2017 was a huge year for technology. From DeepMind’s Alpha Go/Alpha Zero platform dominating the world’s best player in the world’s hardest game (and then subsequently beating the pants off the A.I. that achieved that feat) to the ascendancy of voice-based user interfaces, 2017 saw some major advancements sure to shape the course of humanity’s near future for years to come.
Technologies like machine learning, deep neural networks and artificial intelligence are already well on their way to commercial applications — some blue-chip companies, like IBM, have bet the farm on a SAAS (software as a service) approach to making A.I. available to the masses (theirs happens to go by the name ‘Watson‘… you’ve probably heard of it). Amazon and Google Home’s seamless integration into living rooms across the country, paired with Siri’s longtime familiarity to users, has taken voice assistants truly mainstream in a way we don’t expect to slow down any time soon. If anything, we predict this will accelerate as machine learning and natural language recognition and cognition speed up, become more refined and improve its accuracy as the year progresses.
This has certainly taken our business to new and exciting spaces, like building out enterprise-grade Alexa skills for the Echo platform, integrating Watson into commercial mobile software applications and tinkering with Apple’s new ARKit for a mobile, mixed-reality future.
When it comes to the technologies we’re watching in 2018, our number one might surprise you.
We realize how ground-breaking artificial intelligence, machine learning and deep neural networks are — we’ve built an entire business around harnessing the newest and most innovative technologies in the marketplace to build custom software solutions with impact. But the thing with voice assistants and deep neural networks and biometric security is that the growth arc is somewhat predictable at this point. Of course we can’t predict how these technologies will precisely fare into the future, but we have a pretty good idea of how artificial intelligence will make sense of immense amounts of data to provide actionable intel for humanity. We know natural speech recognition will continue to get better and with that, translation apps, better voice assistants and the like will pop up everywhere.
That’s why the top technology we’re tracking closely has a much less certain future. We don’t even know if it’ll actually come to fruition or even exactly how we’d use it when it does. But, because it has the most upside of any of these technologies, it’s what we’re most excited to track in 2018:
MIT Technology Review puts it 4-5 years out, but it’s still so exciting, MIT listed it as a top 10 breakthrough technology for 2018 anyway. Quoting the article, quantum computers could, in a few years, “rewrite encryption, materials science, pharmaceutical research, and artificial intelligence.”
That’s no small potatoes.
MIT says it has toyed with including practical quantum computing on that annual list for a while, but never pulled the trigger because the technology wasn’t quite feasible enough yet — that changed this year:
… A raft of previously theoretical designs are actually being built. Also new this year is the increased availability of corporate funding—from Google, IBM, Intel, and Microsoft, among others—for both research and the development of assorted technologies needed to actually build a working machine: microelectronics, complex circuits, and control software.

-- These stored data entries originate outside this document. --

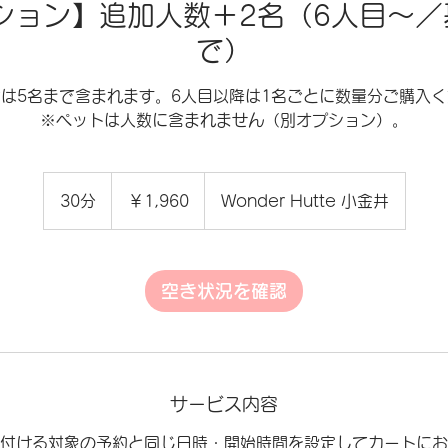
プション】追加人数＋2名（6人目〜／
で）
は5名まで含まれます。6人目以降は1名ごとに数量分ご購入
※ペットは人数に含まれません（別オプション）。
1,960
円
30分
3
￥1,960
Wonder Hutte 小金井
0
分
空き状況を確認
サービス内容
付ける対象の予約と同じ日時・開始時間を設定してカートにお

Quantum bits, or qubits, hold the key to truly exponential increases in computing power within ever smaller spaces. There’s just one problem — they’re both incredibly complex and incredibly fickle:
“For qubits to be useful, they must achieve both quantum superposition (a property something like being in two physical states simultaneously) and entanglement (a phenomenon where pairs of qubits are linked so that what happens to one can instantly affect the other, even when they’re physically separated). These delicate conditions are easily upset by the slightest disturbance, like vibrations or fluctuating electric fields.
As such, getting a working design to perform was always just out of reach because of those systemic delicacies. But researches the world over are starting to find success in making qubits that are far more stable than previously observed. And the ramifications of success on that front couldn’t be bigger:
“Quantum computers will be particularly suited to factoring large numbers (making it easy to crack many of today’s encryption techniques and probably providing uncrackable replacements), solving complex optimization problems, and executing machine-learning algorithms. And there will be applications nobody has yet envisioned.
The head of Google’s quantum computing efforts says they’ll have a 49 qubit machine up and running this year; that’s a massive milestone, because at around 50 qubits, quantum computers will surpass — for good — what today’s supercomputers can compute, due to physical limits of classic supercomputer systems.
Somewhere between 30 and 100 qubits—particularly qubits stable enough to perform a wide range of computations for longer durations—is where quantum computers start to have commercial value. And as soon as two to five years from now, such systems are likely to be for sale. Eventually, expect 100,000-qubit systems, which will disrupt the materials, chemistry, and drug industries by making accurate molecular-scale models possible for the discovery of new materials and drugs. And a million-physical-qubit system, whose general computing applications are still difficult to even fathom? It’s conceivable, says Neven [head of Google’s quantum computer efforts], “on the inside of 10 years.”
I don’t know that Google will actually achieve a 49-qubit system this year. Heck, I don’t even know if any practical quantum machine will turn out this year. That still didn’t deter me from choosing it as the technology I’m most excited to watch this year, because if someone gets it right, it will literally remake the digital world forever.